The Pittsburgh Steelers’ 2020 season is now in the books, and it ended in spectacular fashion—though the wrong kind of spectacular—in a dismal postseason defeat at the hands of the Cleveland Browns, sending them into an early offseason mode after going 12-4 in the regular season and winning the AFC North for the first time in three years.

After setting a franchise record by opening the year on an 11-game winning streak, they followed that up by losing three games in a row, going 1-4 in the final five games, with only a 17-point comeback staving off a five-game slide. But all the issues they had in the regular season showed up in the postseason that resulted in their early exit.

The only thing facing them now as they head into 2021 is more questions, and right now, they lack answers. What will Ben Roethlisberger do, and what will they do with him? What will the salary cap look like? How many free agents are they going to lose? Who could they possibly afford to retain? Who might they part ways with—not just on the roster, but also on the coaching staff?

These are the sorts of questions among many others that we have been exploring on a daily basis and will continue to do so. Football has become a year-round pastime and there is always a question to be asked, though there is rarely a concrete answer, as I’ve learned in my years of doing this.

Question: How much would J.J. Watt have to be willing to leave on the table in order to play with his brothers in Pittsburgh?

With the news yesterday that J.J. Watt and the Houston Texans mutually parted ways, obviously Steelers fans are abuzz, the seemingly unimaginable scenario of reuniting him with his two younger siblings—fullback Derek Watt and outside linebacker T.J. Watt—now a step further from unreality.

Even though it is rather unlikely to happen, that’s not going to stop Steelers fans—or us—from talking about it in the hypothetical. And a major part of that hypothetical involves J.J.’s willingness to take a substantial cut in pay in order to play with his brothers.

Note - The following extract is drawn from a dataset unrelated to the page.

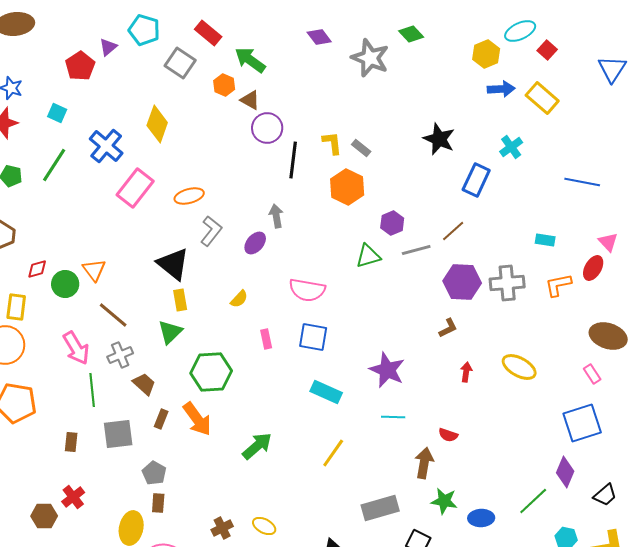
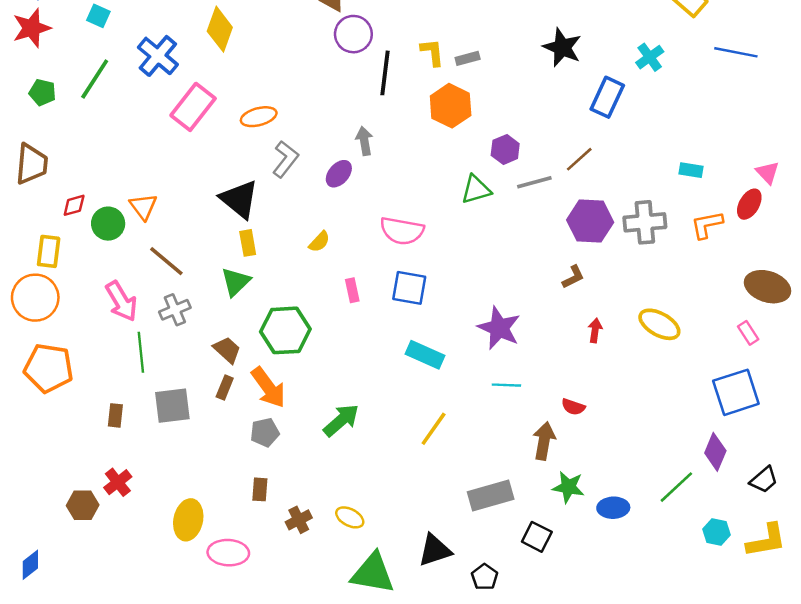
gray rectangle: (361, 148) -> (468, 58), turned -54
blue line: (582, 182) -> (736, 52), moved
brown trapezoid: (144, 384) -> (227, 350), moved
gray pentagon: (154, 473) -> (265, 432), moved, turned 30
brown rectangle: (158, 503) -> (260, 489), moved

Because that is what would have to happen in order for him to join the Steelers. Lest we forget, they already have Cameron Heyward and Stephon Tuitt, and neither of them are moving to outside linebacker. Watt is still a prime player in 2021, among the best at his position.

Perhaps he would be willing to take less to make this dream happen. But how much less? And what defensive role would he be willing to accept—or what accommodations would the Steelers have to make in order to bring him in? It’s not like they’re going to trade or release Heyward or Tuitt.

So barring something rather unforeseen, the question remains hypothetical: how much money would J.J. Watt have to be willing to leave on the table in order to join his brothers in Pittsburgh?